A team of leading drug researchers have published a high impact review that sets out to provide guidance on how pre-clinical studies of diabetic heart failure should be designed to most closely mimic the human disease.
The review, published in Trends in Pharmacological Sciences and led by the Monash Institute of Pharmaceutical Sciences (MIPS), examined the currently available preclinical models designed to specifically investigate diabetes-induced heart failure, also known as diabetic cardiomyopathy (DC), highlighting their strengths and weaknesses in unmasking new translational opportunities to tackle the unmet clinical need of DC.
Corresponding author and MIPS Drug Discovery Biology Theme Leader, Professor Rebecca Ritchie, said that preclinical models represent a vital component for understanding the cause of disease, which is essential for the discovery of new targeted treatments.

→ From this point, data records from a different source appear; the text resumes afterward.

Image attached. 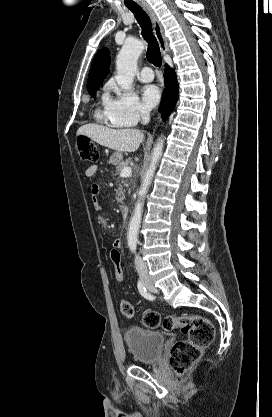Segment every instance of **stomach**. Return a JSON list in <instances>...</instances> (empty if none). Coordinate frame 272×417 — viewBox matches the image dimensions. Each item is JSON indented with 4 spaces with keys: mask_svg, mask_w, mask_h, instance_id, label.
<instances>
[{
    "mask_svg": "<svg viewBox=\"0 0 272 417\" xmlns=\"http://www.w3.org/2000/svg\"><path fill=\"white\" fill-rule=\"evenodd\" d=\"M123 154L120 151H115L110 157V163L118 165L122 162Z\"/></svg>",
    "mask_w": 272,
    "mask_h": 417,
    "instance_id": "0dacf381",
    "label": "stomach"
}]
</instances>
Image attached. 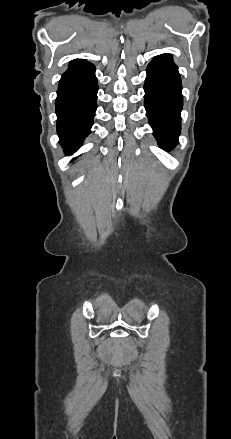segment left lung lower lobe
Returning a JSON list of instances; mask_svg holds the SVG:
<instances>
[{"label": "left lung lower lobe", "mask_w": 231, "mask_h": 439, "mask_svg": "<svg viewBox=\"0 0 231 439\" xmlns=\"http://www.w3.org/2000/svg\"><path fill=\"white\" fill-rule=\"evenodd\" d=\"M144 105L153 135L165 151L178 144L183 107L178 67L170 54L155 57L147 67Z\"/></svg>", "instance_id": "1"}]
</instances>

“Diabetic patients have increased risk of developing cardiac abnormalities that increase susceptibility to heart failure, however there is a lack of effective treatments for DC and an urgent, unmet clinical need remains.”
“Our hope is that by providing fellow researchers with a comprehensive understanding of the pros and cons to current preclinical models of DC, that it will help to address knowledge gaps and pave the way for potential new treatments.”
As the main difference between the two types of diabetes is that type 1 diabetes is a genetic disorder that often shows up early in life, and type 2 is largely diet-related and develops over time, the ideal use of preclinical models for DC needs to fit the characteristics of each type of diabetes.
First author, Dr. Darnel Prakoso who sits within the Monash Heart Failure Pharmacology team said: “In this review we dissected the currently available pre-clinical models of type-1 and type-2 diabetic preclinical models of cardiomyopathy and their relative ability to mimic the cardiac pathology present in human DC.”
The researchers highlight that as there is currently no perfect preclinical model that perfectly mimics the full observational characteristics of diabetes-induced cardiomyopathy, the choice of model should be guided by what the study is seeking to interrogate.
“For example, if a study has set out to examine the progression of type-1 diabetes-induced cardiomyopathy, then an preclinical model that develops a spontaneous immune response is probably best, mimicking what is seen in the clinic. However, in cases where the objective is to dissect specific pathways or proteins, a model that is both well characterized and no genetic manipulation should be use,” said Dr. Prakoso.
“There is still much work that needs to be done in order to improve our understanding of the specific mechanisms responsible for DC, and pre-clinical models are a central component to the drug discovery pipeline. The closer we can get to mimicking human disease in these models, the closer we will get to developing new treatments for those living with DC,” concluded Professor Ritchie.